In clinical studies, the authors found that after the application of MEBT/MEBO on burn wounds, the necrotic tissues on wound surface can liquefy and be removed without damage to residual tissues, being very mild and non-irritating, and also the local inflammatory responses can be relieved and residual cells can be protected well, which realized the same satisfactory results as the dynamic balance and self-protection of autophagy-mediated cell metabolism as a mechanism of procedural cell death and cellular self-defense, though in different approaches[9-13]. And also, studies have confirmed that in wound treatment with MEBT/MEBO, the wound repair mainly depends on the differentiation, proliferation, migration and fusion of K19-positively expressed epidermal stem cells and, moreover, K19 can inhibit the inflammatory responses caused by traumas[14]. Thus, in this study, the effects of MEBT/MEBO on the expression of autophagy-related proteins such as Beclin-1, LC3 and K19 were investigated in mouse burn wounds. The results showed that after one week of treatment, the expression levels of Beclin-1, LC3 and K19 in mouse skin or wound tissues presented a statistically significant difference among the three groups, with the treatment group being higher than the model group and the latter being higher than the control group,P<0.01. No statistically significant difference was observed when the LC3 expression levels were compared between the treatment group and the model group according to the Western blot method(P>0.05), while based on all the other detection results the pairwise comparisons of the expression levels of Beclin-1, LC3, K19 and K19 mRNA among the three groups showed statistically significant differences, allP<0.01. This means, MEBT/MEBO can markedly improve the expression levels of autophagy-related proteins including Beclin-1, LC3 and K19 in mouse burn wounds, and promote wound healing. It can be concluded that the significantly elevated expression level of K19 in wound tissues treated with MEBT/MEBO may be associated with autophagy[15-19].
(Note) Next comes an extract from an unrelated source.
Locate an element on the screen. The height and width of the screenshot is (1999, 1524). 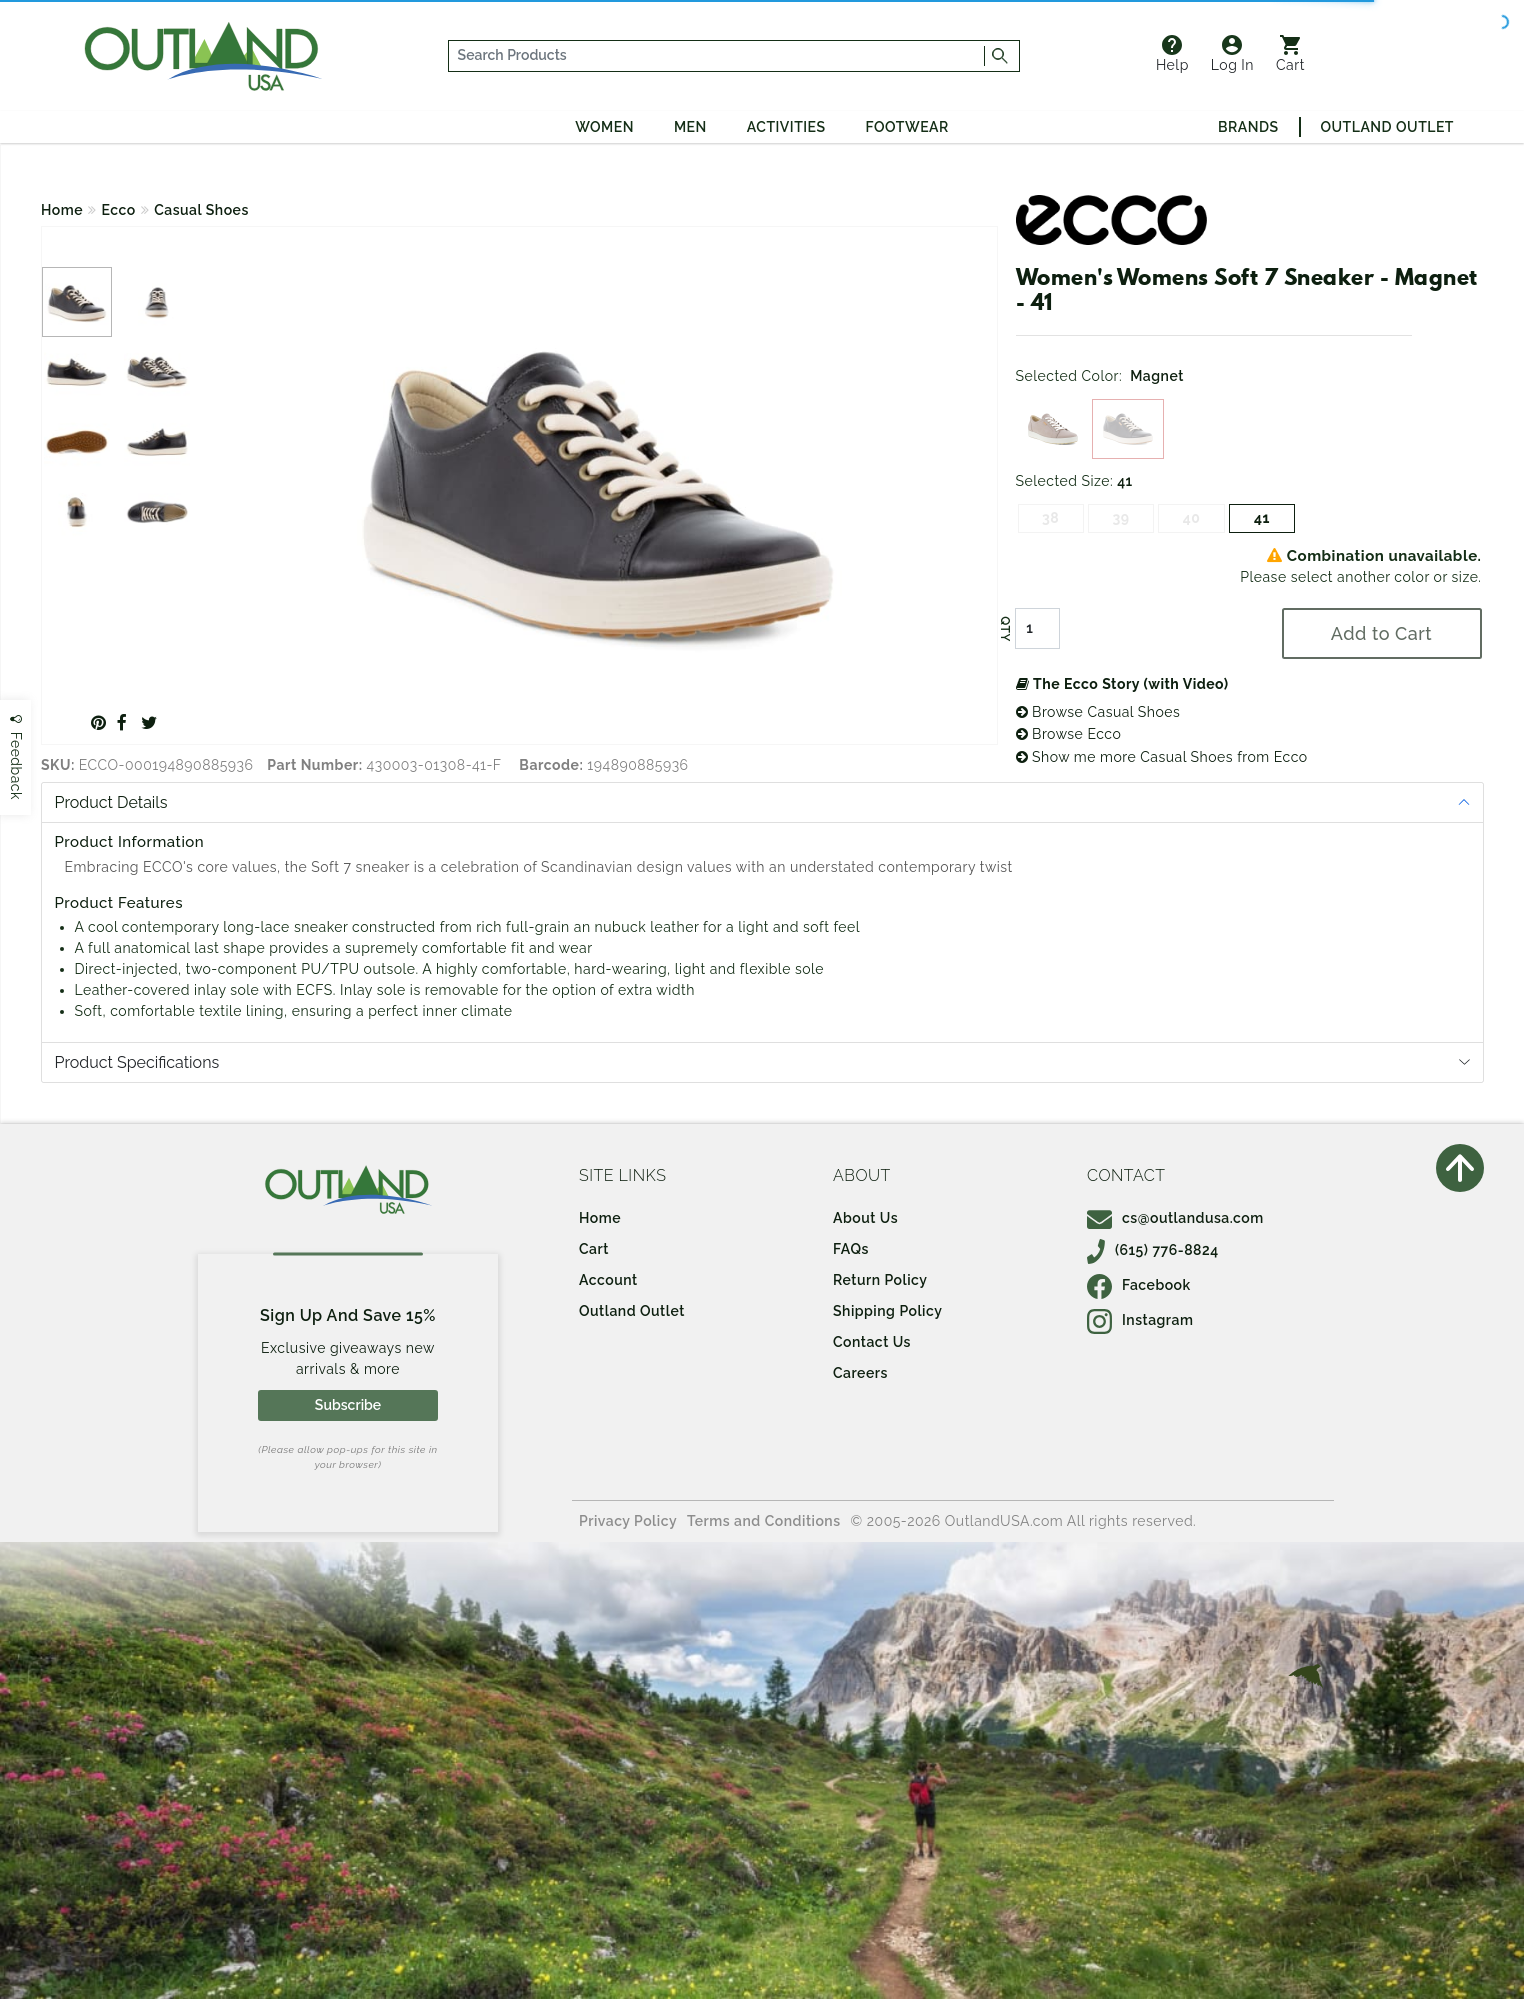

To sum up, MEBT/MEBO in promoting the healing of burn wounds is related to improving the expression level of K19 in wound tissues, of which inducing the high expression of autophagy-related proteins may be one mechanism. In this study, due to design limitations, the regulatory mechanism of MEBT/MEBO in autophagy-related signaling pathways remains to be further explored in the future.